Task item: Within the listing below, how many lines contain "Esiti"? Only the number is wanted.

Supplied material:
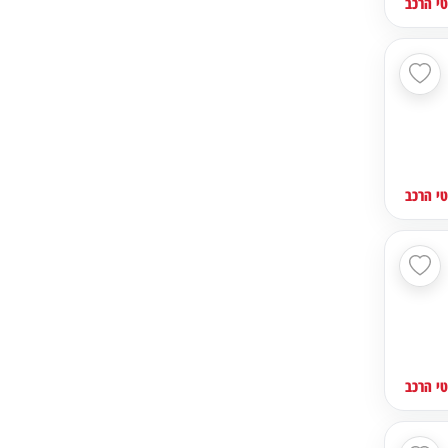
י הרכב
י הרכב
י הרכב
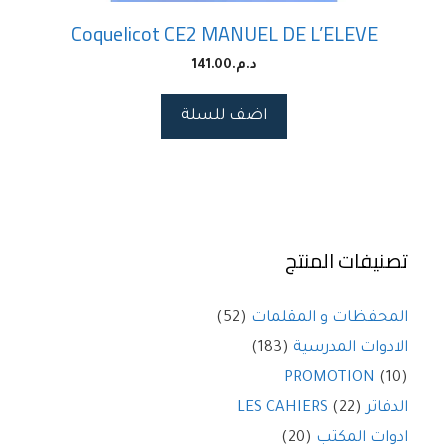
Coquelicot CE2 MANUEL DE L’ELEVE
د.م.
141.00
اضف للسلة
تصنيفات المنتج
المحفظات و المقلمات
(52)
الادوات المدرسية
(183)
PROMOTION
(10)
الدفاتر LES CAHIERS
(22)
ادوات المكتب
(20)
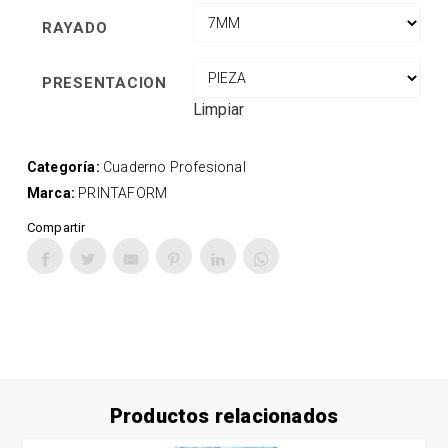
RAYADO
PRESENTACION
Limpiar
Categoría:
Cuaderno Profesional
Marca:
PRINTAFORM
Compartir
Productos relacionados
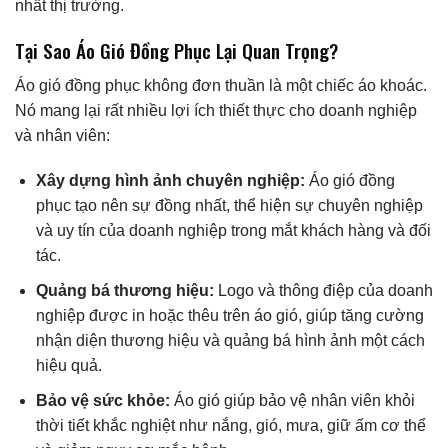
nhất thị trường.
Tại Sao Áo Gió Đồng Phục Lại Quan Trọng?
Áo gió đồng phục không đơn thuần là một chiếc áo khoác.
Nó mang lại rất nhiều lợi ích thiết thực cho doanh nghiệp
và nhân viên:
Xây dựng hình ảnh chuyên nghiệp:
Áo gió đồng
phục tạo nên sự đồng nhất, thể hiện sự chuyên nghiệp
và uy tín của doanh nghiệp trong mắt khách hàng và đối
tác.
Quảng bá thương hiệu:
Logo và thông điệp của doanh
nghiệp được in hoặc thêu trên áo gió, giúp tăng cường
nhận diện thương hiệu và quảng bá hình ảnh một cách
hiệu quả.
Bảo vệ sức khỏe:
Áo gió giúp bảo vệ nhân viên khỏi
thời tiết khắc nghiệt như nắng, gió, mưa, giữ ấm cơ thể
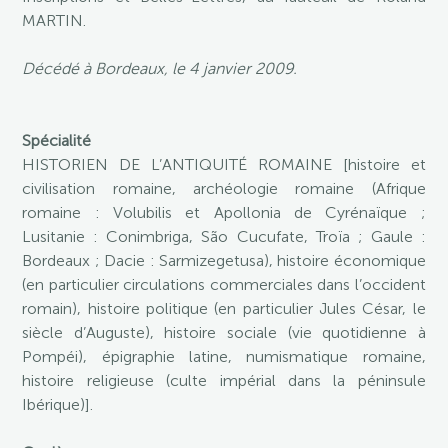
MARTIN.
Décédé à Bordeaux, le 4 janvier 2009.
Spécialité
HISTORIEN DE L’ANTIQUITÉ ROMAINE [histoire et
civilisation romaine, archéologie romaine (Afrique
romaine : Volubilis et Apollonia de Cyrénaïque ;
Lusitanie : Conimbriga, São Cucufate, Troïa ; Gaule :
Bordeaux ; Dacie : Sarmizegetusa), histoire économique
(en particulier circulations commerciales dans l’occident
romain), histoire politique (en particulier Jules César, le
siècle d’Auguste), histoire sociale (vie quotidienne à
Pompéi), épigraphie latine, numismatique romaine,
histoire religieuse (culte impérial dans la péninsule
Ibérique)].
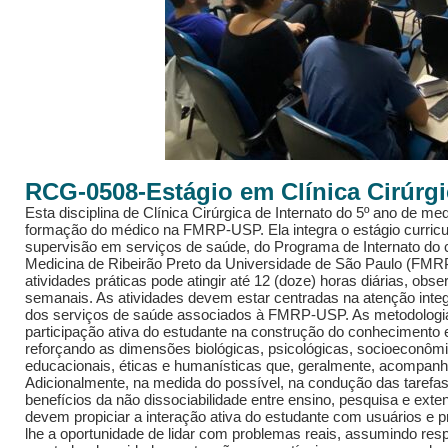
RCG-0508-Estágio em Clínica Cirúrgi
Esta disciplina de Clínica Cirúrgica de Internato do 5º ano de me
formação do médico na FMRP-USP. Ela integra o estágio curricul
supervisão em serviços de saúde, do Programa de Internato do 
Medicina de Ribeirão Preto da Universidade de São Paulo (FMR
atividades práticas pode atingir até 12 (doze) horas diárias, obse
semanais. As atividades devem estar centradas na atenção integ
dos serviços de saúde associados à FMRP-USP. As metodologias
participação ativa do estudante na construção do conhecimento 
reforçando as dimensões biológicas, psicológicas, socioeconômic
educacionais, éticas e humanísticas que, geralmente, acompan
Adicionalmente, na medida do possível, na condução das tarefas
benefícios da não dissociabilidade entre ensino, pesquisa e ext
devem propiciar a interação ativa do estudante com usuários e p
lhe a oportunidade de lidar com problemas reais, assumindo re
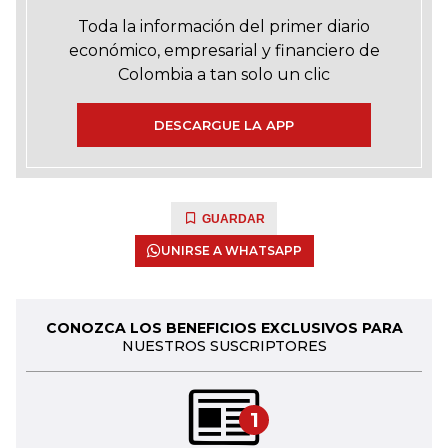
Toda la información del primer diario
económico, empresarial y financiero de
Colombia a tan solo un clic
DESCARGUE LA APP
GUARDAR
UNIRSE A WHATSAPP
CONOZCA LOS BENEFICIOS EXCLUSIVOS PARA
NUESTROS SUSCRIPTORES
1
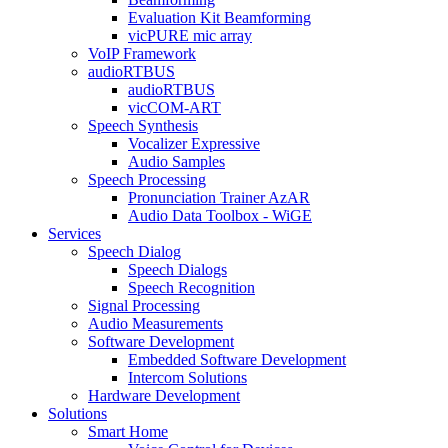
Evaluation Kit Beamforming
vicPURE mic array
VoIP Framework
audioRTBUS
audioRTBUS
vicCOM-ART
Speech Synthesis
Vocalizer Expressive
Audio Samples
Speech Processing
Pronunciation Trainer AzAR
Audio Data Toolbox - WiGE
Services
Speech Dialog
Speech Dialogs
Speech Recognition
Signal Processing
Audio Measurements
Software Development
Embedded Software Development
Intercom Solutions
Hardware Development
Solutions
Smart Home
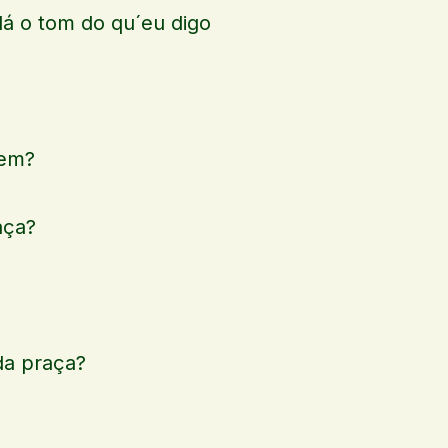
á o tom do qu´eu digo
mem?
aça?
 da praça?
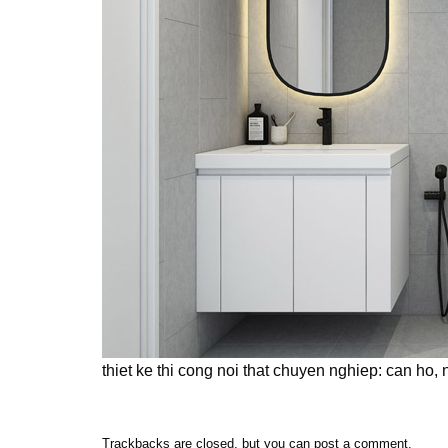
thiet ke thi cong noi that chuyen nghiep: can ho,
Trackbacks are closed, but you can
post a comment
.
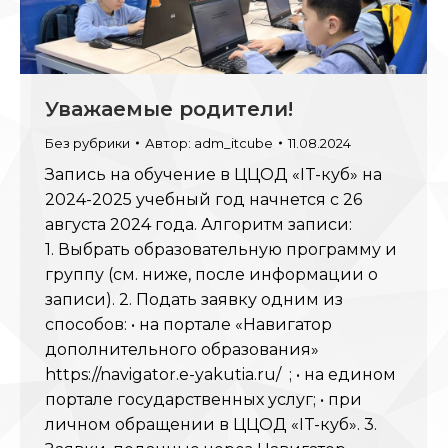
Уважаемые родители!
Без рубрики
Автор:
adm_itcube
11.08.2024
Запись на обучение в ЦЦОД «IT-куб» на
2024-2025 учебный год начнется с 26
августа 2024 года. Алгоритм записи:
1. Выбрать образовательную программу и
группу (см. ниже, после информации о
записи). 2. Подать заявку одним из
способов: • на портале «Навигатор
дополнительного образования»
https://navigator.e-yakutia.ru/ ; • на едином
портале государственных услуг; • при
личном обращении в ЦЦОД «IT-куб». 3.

* * *

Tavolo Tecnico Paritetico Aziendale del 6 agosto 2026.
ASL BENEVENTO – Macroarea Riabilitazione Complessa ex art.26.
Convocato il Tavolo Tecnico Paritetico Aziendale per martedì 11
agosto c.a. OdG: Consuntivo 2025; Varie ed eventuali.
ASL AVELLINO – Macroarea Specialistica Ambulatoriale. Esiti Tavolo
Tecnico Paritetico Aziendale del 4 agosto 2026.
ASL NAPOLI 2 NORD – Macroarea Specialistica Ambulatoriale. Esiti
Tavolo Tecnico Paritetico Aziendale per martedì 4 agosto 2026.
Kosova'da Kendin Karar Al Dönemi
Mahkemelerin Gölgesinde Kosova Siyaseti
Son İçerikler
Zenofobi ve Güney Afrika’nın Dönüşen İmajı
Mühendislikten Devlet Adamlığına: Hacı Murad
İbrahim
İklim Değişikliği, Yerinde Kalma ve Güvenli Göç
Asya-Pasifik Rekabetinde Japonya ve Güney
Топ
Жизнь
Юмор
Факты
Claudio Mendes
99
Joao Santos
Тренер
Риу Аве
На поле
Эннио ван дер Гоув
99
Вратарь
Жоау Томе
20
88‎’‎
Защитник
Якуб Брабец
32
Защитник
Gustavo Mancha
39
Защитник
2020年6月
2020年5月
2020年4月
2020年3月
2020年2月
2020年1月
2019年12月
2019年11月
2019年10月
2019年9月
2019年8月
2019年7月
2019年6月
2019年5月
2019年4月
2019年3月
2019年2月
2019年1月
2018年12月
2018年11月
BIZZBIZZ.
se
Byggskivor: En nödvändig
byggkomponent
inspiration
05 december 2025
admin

Written response: 2